69.

346 12 10
                                    

"Iya juga ya? Lagi pula, Wine juga sudah bertekad untuk membesarkan anak ini seorang diri ketika ia memutuskan untuk hamil.... Tapi, syukurlah. Karena aku telah menyelamatkan anakku sendiri."

Kim yang membungkuk lemas tersenyum puas dan menatap kamar rawat Wine selama beberapa saat. Kemudian ia menunduk lagi dan melangkahkan kakinya.
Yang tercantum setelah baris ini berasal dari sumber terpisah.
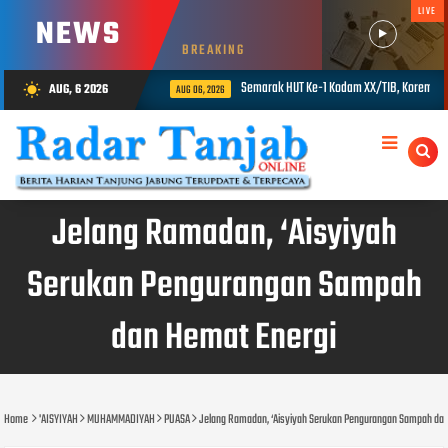
LIVE
NEWS
BREAKING
Semarak HUT Ke-1 Kodam XX/TIB, Korem 042/Gapu Gelar Tenis, Voli dan Tarik Ta
AUG, 6 2026
wb_sunny
AUG 06, 2026
Jelang Ramadan, ‘Aisyiyah
Serukan Pengurangan Sampah
dan Hemat Energi
Home
'AISYIYAH
MUHAMMADIYAH
PUASA
Jelang Ramadan, ‘Aisyiyah Serukan Pengurangan Sampah dan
"Bukankah tidak apa-apa jika ia memberitahu Wine?" Batz menatap Kim dengan cemas.

"Bagaimana kalau ia kecewa?"

Tetapi sepertinya Wine juga tidak akan terlalu benci. Mengingat ia memanggilnya dengan sebutan 'Kim' saja, memberinya izin menjadi wali anak itu, dan sudah cukup akrab selama Kim menjadi dokter yang menanganinya.

Nae dan Batz menatap sedih Kim yang melangkah gontai.

"Meskipun begitu, yang paling penting kan bukan gennya, tapi anak itu sendiri. Kim adalah orang yang rela melakukan yang terbaik demi seorang anak. Lagi pula ia sebenarnya menyukai Wine."

"Oh ya?" Nae terkejut mendengarnya.

"Dokter Kim itu, apa ia punya kebiasaan buruk saat mabuk atau mempunyai kepribadian ganda yabg tiba-tiba berubah menjadi orang lain?"

"Sama sekali tidak. Ia tidak bisa minum alkohol, minum air beras saja ia mabuk. Aku tinggal bersamanya saat sedang magang, kekurangannya paling hanya karena ia orangnya terlalu rapi. Dan satu lagi, menganggap suatu permasalahan dengan santai."

Kalau seperti itu, meskipun tidak sempurna, paling tidak ia hampir sempurna. Sepertinya sedikit menyesal karena menjadi single mom itu bahwa masih ada pria baik yang tidak pernah berubah dari manusia menjadi 'binatang'.

"Tapi kita...." Batz menoleh dan menatap Nae dengan heran.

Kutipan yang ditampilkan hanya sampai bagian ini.